• _Work required_
Locate the line that contains "Favorite ABRIGO CAPA" in the entries below, then repeat it and every following line through the line that contains "ürünleri kapsar?", exactly, and no others.

• _Stored dataset items_
== == ==

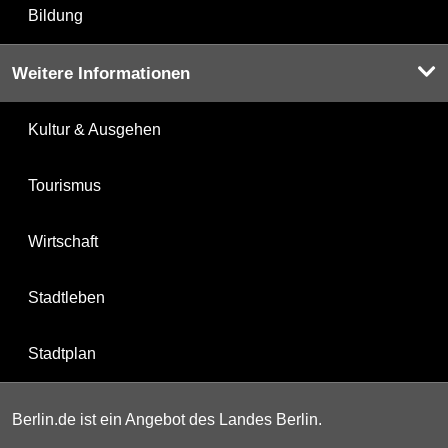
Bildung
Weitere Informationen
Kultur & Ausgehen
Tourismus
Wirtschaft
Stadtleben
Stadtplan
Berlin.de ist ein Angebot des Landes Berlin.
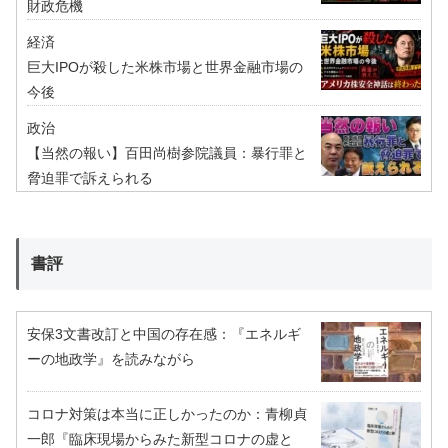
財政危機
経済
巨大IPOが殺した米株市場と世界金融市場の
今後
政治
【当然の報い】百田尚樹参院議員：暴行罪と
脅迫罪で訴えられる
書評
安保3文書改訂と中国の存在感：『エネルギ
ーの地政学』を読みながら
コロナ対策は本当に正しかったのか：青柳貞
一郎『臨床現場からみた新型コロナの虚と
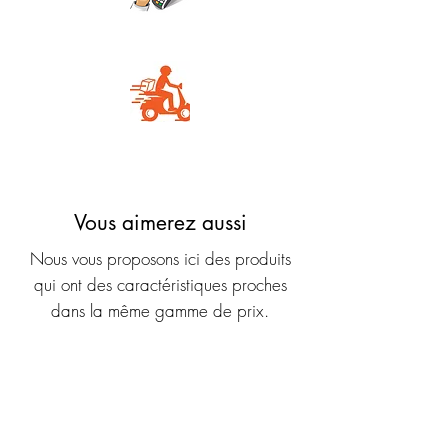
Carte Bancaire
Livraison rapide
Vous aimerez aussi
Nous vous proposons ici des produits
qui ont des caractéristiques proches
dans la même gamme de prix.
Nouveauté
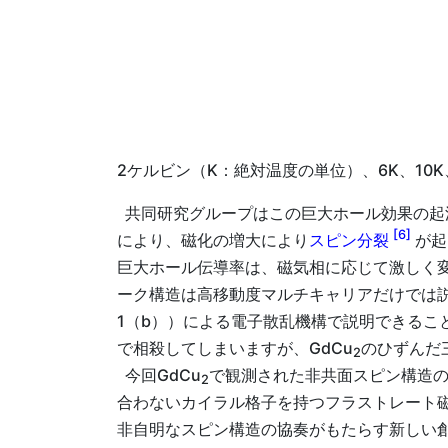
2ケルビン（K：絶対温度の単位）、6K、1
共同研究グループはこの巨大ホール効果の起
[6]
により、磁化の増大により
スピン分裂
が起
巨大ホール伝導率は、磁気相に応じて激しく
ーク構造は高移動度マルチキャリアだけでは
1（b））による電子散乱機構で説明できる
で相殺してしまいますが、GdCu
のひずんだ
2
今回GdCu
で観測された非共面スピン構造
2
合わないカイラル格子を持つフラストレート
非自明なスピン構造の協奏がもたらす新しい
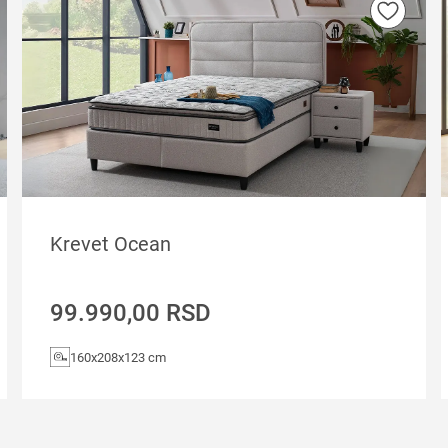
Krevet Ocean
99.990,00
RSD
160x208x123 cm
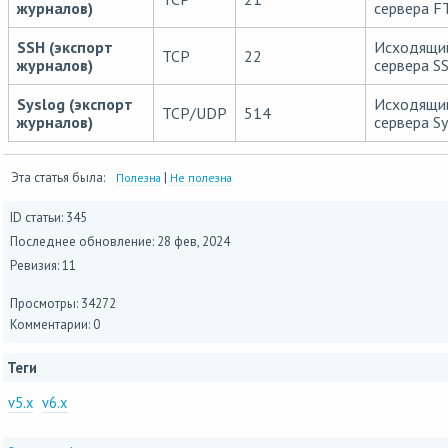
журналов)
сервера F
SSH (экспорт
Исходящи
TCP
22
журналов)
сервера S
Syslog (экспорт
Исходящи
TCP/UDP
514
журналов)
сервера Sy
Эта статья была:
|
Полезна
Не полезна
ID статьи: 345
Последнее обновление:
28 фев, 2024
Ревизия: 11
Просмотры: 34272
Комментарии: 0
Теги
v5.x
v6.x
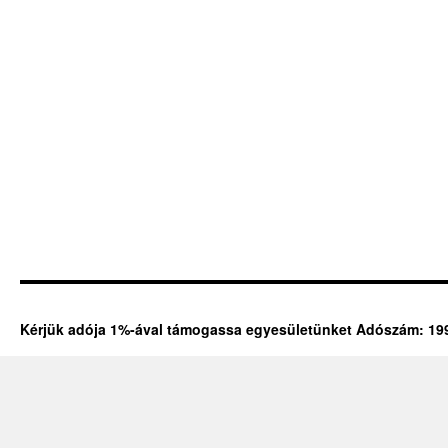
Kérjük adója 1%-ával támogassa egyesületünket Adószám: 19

== == ==

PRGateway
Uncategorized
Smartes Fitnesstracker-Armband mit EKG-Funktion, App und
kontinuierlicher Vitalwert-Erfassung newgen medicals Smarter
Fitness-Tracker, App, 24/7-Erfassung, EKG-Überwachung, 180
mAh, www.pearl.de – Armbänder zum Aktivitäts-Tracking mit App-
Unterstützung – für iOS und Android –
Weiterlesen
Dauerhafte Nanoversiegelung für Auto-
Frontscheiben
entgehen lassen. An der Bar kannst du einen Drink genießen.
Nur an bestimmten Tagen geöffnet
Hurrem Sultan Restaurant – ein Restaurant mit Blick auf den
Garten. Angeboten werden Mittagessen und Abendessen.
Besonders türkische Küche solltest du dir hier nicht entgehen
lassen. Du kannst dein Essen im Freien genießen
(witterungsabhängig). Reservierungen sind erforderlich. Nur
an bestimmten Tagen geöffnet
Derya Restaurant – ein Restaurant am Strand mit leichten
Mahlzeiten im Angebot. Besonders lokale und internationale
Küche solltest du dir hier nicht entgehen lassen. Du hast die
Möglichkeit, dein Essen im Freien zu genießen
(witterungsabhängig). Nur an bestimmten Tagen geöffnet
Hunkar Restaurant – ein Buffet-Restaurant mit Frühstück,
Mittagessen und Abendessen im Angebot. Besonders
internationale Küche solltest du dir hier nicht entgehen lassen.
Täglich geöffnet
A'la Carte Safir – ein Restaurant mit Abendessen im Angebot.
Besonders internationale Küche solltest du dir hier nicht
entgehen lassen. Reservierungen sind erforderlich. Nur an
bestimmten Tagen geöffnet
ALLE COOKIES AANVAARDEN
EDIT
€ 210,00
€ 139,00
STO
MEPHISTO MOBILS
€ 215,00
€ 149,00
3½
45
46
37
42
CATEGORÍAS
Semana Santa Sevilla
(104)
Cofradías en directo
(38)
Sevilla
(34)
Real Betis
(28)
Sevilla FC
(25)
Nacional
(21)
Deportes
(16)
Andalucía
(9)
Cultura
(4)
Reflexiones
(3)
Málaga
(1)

== == ==

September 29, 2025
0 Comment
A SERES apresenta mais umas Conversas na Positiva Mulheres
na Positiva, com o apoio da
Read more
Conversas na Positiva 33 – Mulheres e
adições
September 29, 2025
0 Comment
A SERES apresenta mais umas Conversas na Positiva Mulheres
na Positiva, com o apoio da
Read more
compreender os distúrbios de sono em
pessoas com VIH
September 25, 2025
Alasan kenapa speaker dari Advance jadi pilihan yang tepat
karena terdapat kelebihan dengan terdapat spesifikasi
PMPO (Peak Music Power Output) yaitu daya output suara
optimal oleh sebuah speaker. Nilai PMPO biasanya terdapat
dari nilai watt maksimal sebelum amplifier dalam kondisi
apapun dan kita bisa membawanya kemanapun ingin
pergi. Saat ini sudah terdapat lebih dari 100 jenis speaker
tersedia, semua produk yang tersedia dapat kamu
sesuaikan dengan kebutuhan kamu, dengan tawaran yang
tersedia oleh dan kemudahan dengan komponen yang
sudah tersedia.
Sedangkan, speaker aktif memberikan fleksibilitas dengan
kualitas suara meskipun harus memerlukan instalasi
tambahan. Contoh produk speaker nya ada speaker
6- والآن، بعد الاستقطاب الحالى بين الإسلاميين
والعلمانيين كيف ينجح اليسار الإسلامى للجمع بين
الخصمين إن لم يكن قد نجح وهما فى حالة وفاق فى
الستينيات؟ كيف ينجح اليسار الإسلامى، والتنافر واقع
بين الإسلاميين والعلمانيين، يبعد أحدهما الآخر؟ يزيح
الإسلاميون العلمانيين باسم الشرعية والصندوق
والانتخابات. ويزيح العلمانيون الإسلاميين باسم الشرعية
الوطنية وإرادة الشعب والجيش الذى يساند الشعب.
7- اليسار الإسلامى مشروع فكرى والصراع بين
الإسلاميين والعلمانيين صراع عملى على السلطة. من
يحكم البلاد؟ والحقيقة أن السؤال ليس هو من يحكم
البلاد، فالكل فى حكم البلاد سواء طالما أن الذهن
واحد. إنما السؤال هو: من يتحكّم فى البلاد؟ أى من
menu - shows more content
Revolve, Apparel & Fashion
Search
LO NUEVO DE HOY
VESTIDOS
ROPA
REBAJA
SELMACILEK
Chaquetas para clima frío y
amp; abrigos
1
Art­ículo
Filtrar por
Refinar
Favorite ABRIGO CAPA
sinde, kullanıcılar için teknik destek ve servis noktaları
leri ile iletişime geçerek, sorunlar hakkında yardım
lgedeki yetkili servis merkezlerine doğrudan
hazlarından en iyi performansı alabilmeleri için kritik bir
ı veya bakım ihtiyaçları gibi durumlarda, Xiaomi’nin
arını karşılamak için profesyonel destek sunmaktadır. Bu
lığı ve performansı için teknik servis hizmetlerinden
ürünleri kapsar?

== == ==

• _Expected output_
Favorite ABRIGO CAPA
sinde, kullanıcılar için teknik destek ve servis noktaları
leri ile iletişime geçerek, sorunlar hakkında yardım
lgedeki yetkili servis merkezlerine doğrudan
hazlarından en iyi performansı alabilmeleri için kritik bir
ı veya bakım ihtiyaçları gibi durumlarda, Xiaomi’nin
arını karşılamak için profesyonel destek sunmaktadır. Bu
lığı ve performansı için teknik servis hizmetlerinden
ürünleri kapsar?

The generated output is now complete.